EXERCISE INSTRUCTIONS
Exact copy, no pictures: repeat the data that follows.

Collected data:
-- Opening Marker --
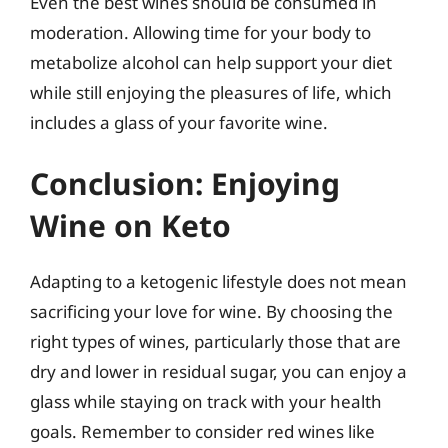
Even the best wines should be consumed in
moderation. Allowing time for your body to
metabolize alcohol can help support your diet
while still enjoying the pleasures of life, which
includes a glass of your favorite wine.
Conclusion: Enjoying
Wine on Keto
Adapting to a ketogenic lifestyle does not mean
sacrificing your love for wine. By choosing the
right types of wines, particularly those that are
dry and lower in residual sugar, you can enjoy a
glass while staying on track with your health
goals. Remember to consider red wines like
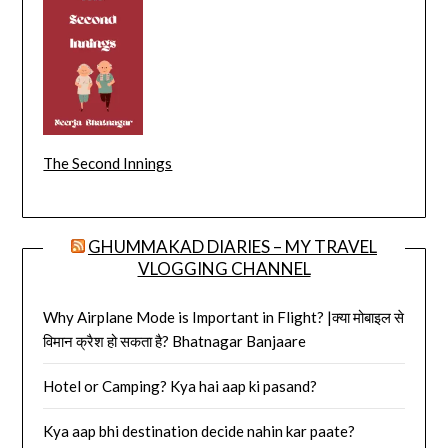
The Second Innings
GHUMMAKAD DIARIES – MY TRAVEL
VLOGGING CHANNEL
Why Airplane Mode is Important in Flight? |क्या मोबाइल से
विमान क्रैश हो सकता है? Bhatnagar Banjaare
Hotel or Camping? Kya hai aap ki pasand?
Kya aap bhi destination decide nahin kar paate?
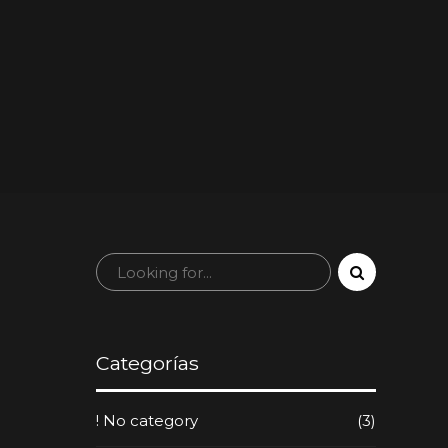
Categorías
! No category
(3)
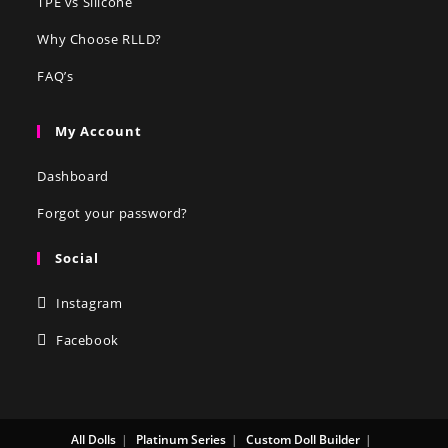
TPE vs Silicone
Why Choose RLLD?
FAQ’s
My Account
Dashboard
Forgot your password?
Social
Instagram
Facebook
All Dolls
Platinum Series
Custom Doll Builder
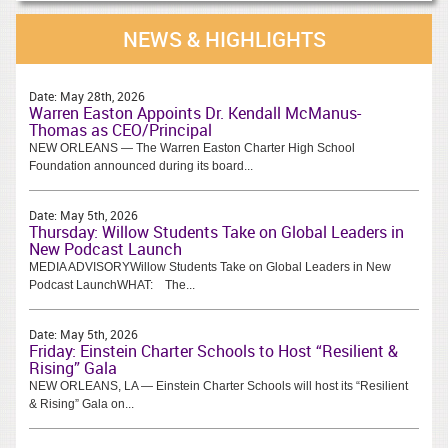
NEWS & HIGHLIGHTS
Date:
May 28th, 2026
Warren Easton Appoints Dr. Kendall McManus-
Thomas as CEO/Principal
NEW ORLEANS — The Warren Easton Charter High School
Foundation announced during its board...
Date:
May 5th, 2026
Thursday: Willow Students Take on Global Leaders in
New Podcast Launch
MEDIA ADVISORYWillow Students Take on Global Leaders in New
Podcast LaunchWHAT: The...
Date:
May 5th, 2026
Friday: Einstein Charter Schools to Host “Resilient &
Rising” Gala
NEW ORLEANS, LA — Einstein Charter Schools will host its “Resilient
& Rising” Gala on...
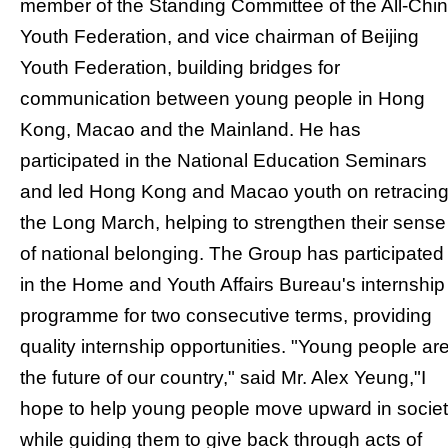
member of the Standing Committee of the All-Chi
Youth Federation, and vice chairman of Beijing
Youth Federation, building bridges for
communication between young people in Hong
Kong, Macao and the Mainland. He has
participated in the National Education Seminars
and led Hong Kong and Macao youth on retracin
the Long March, helping to strengthen their sense
of national belonging. The Group has participated
in the Home and Youth Affairs Bureau's internship
programme for two consecutive terms, providing
quality internship opportunities. "Young people ar
the future of our country," said Mr. Alex Yeung,"I
hope to help young people move upward in socie
while guiding them to give back through acts of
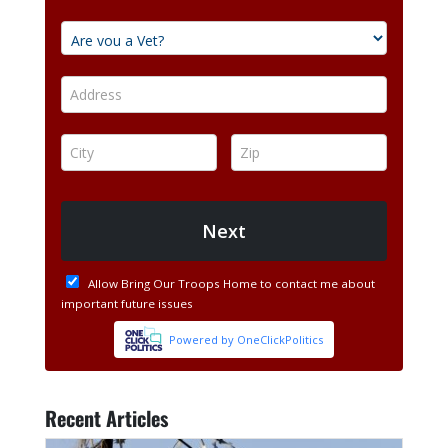
Recent Articles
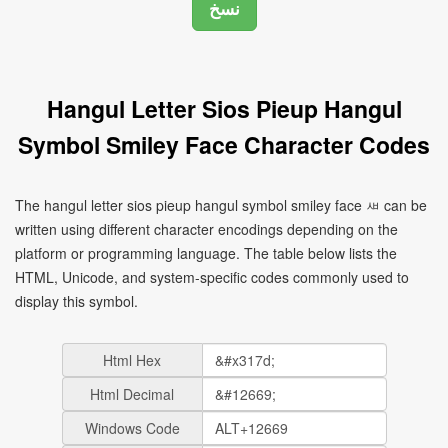
Hangul Letter Sios Pieup Hangul
Symbol Smiley Face Character Codes
The hangul letter sios pieup hangul symbol smiley face ㅽ can be
written using different character encodings depending on the
platform or programming language. The table below lists the
HTML, Unicode, and system-specific codes commonly used to
display this symbol.
Html Hex
Html Decimal
Windows Code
-- Closing Marker --
SOLUTION TO THIS TASK
Even the best wines should be consumed in
moderation. Allowing time for your body to
metabolize alcohol can help support your diet
while still enjoying the pleasures of life, which
includes a glass of your favorite wine.
Conclusion: Enjoying
Wine on Keto
Adapting to a ketogenic lifestyle does not mean
sacrificing your love for wine. By choosing the
right types of wines, particularly those that are
dry and lower in residual sugar, you can enjoy a
glass while staying on track with your health
goals. Remember to consider red wines like
The Second Innings
GHUMMAKAD DIARIES – MY TRAVEL
VLOGGING CHANNEL
Why Airplane Mode is Important in Flight? |क्या मोबाइल से
विमान क्रैश हो सकता है? Bhatnagar Banjaare
Hotel or Camping? Kya hai aap ki pasand?
Kya aap bhi destination decide nahin kar paate?
Categorías
! No category
(3)
TPE vs Silicone
Why Choose RLLD?
FAQ’s
My Account
Dashboard
Forgot your password?
Social
Instagram
Facebook
All Dolls
Platinum Series
Custom Doll Builder
NEWS & HIGHLIGHTS
Date:
May 28th, 2026
Warren Easton Appoints Dr. Kendall McManus-
Thomas as CEO/Principal
NEW ORLEANS — The Warren Easton Charter High School
Foundation announced during its board...
Date:
May 5th, 2026
Thursday: Willow Students Take on Global Leaders in
New Podcast Launch
MEDIA ADVISORYWillow Students Take on Global Leaders in New
Podcast LaunchWHAT: The...
Date:
May 5th, 2026
Friday: Einstein Charter Schools to Host “Resilient &
Rising” Gala
NEW ORLEANS, LA — Einstein Charter Schools will host its “Resilient
& Rising” Gala on...
member of the Standing Committee of the All-Chi
Youth Federation, and vice chairman of Beijing
Youth Federation, building bridges for
communication between young people in Hong
Kong, Macao and the Mainland. He has
participated in the National Education Seminars
and led Hong Kong and Macao youth on retracin
the Long March, helping to strengthen their sense
of national belonging. The Group has participated
in the Home and Youth Affairs Bureau's internship
programme for two consecutive terms, providing
quality internship opportunities. "Young people ar
the future of our country," said Mr. Alex Yeung,"I
hope to help young people move upward in socie
while guiding them to give back through acts of
Recent Articles
Hangul Letter Sios Pieup Hangul
Symbol Smiley Face Character Codes
The hangul letter sios pieup hangul symbol smiley face ㅽ can be
written using different character encodings depending on the
platform or programming language. The table below lists the
HTML, Unicode, and system-specific codes commonly used to
display this symbol.
Html Hex
Html Decimal
Windows Code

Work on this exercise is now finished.